◆ Material for this exercise:
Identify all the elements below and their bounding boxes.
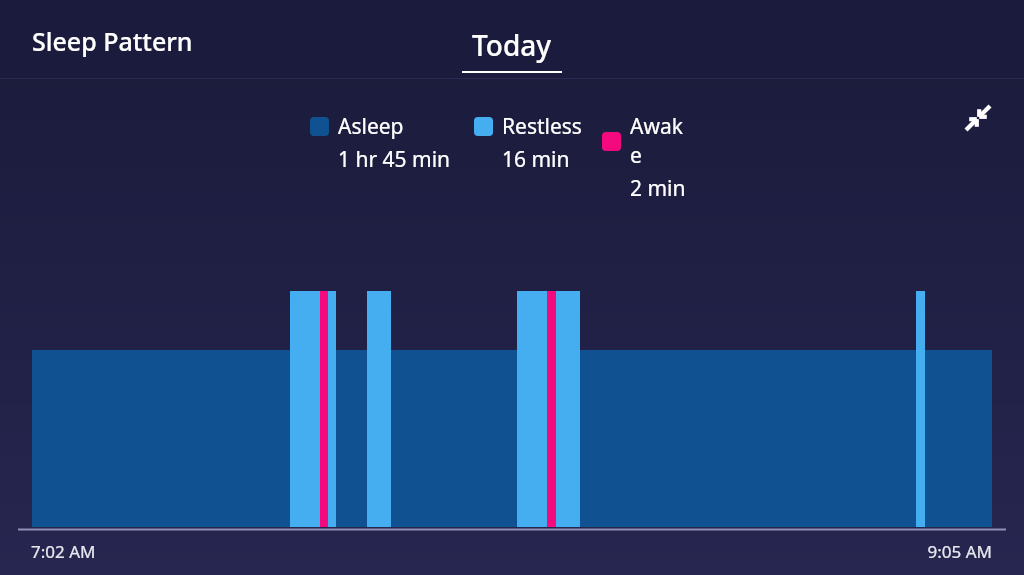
button[interactable]: Asleep bbox=[310, 112, 438, 174]
staticText: Today bbox=[472, 26, 552, 64]
staticText: Sleep Pattern bbox=[32, 24, 193, 58]
staticText: Restless bbox=[502, 112, 582, 141]
staticText: Asleep bbox=[338, 112, 404, 141]
staticText: 2 min bbox=[630, 174, 686, 203]
staticText: 1 hr 45 min bbox=[338, 145, 451, 174]
staticText: 16 min bbox=[502, 145, 570, 174]
staticText: 9:05 AM bbox=[850, 540, 992, 563]
button[interactable]: Restless bbox=[474, 112, 584, 174]
button[interactable]: Sleep Pattern bbox=[32, 24, 193, 58]
staticText: Awake bbox=[630, 112, 692, 170]
button[interactable]: Awake bbox=[602, 112, 692, 203]
button[interactable]: Today bbox=[462, 26, 562, 73]
button[interactable]: Collapse bbox=[958, 98, 998, 138]
staticText: 7:02 AM bbox=[31, 540, 96, 563]
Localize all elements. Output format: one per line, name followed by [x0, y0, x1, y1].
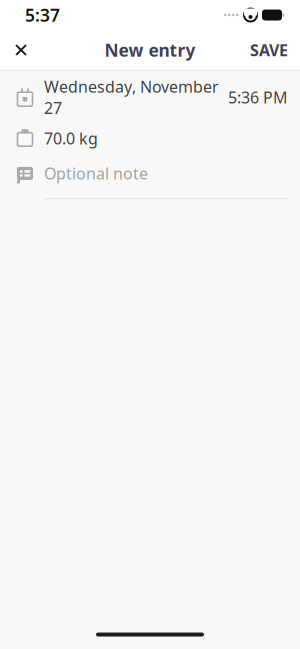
button[interactable]: Optional note — [0, 159, 300, 204]
staticText: Wednesday, November 27 — [44, 76, 219, 118]
staticText: 5:37 — [25, 4, 60, 26]
button[interactable]: SAVE — [244, 33, 294, 67]
staticText: 5:36 PM — [228, 87, 288, 108]
button[interactable]: 70.0 kg — [0, 118, 300, 159]
staticText: SAVE — [250, 39, 288, 61]
button[interactable]: Wednesday, November 27 — [0, 77, 300, 118]
staticText: New entry — [104, 38, 196, 62]
staticText: Optional note — [44, 163, 148, 184]
button[interactable]: Close — [4, 33, 38, 67]
staticText: 70.0 kg — [44, 128, 98, 149]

◆ Assignment: Repeat the lines from the line containing "Localize all elements." through the end of the material above exactly, with no pictures and nothing else.

◆ Solved problem:
Localize all elements. Output format: one per line, name followed by [x0, y0, x1, y1].
button[interactable]: Optional note — [0, 159, 300, 204]
staticText: Wednesday, November 27 — [44, 76, 219, 118]
staticText: 5:37 — [25, 4, 60, 26]
button[interactable]: SAVE — [244, 33, 294, 67]
staticText: 5:36 PM — [228, 87, 288, 108]
button[interactable]: 70.0 kg — [0, 118, 300, 159]
staticText: SAVE — [250, 39, 288, 61]
button[interactable]: Wednesday, November 27 — [0, 77, 300, 118]
staticText: New entry — [104, 38, 196, 62]
staticText: Optional note — [44, 163, 148, 184]
button[interactable]: Close — [4, 33, 38, 67]
staticText: 70.0 kg — [44, 128, 98, 149]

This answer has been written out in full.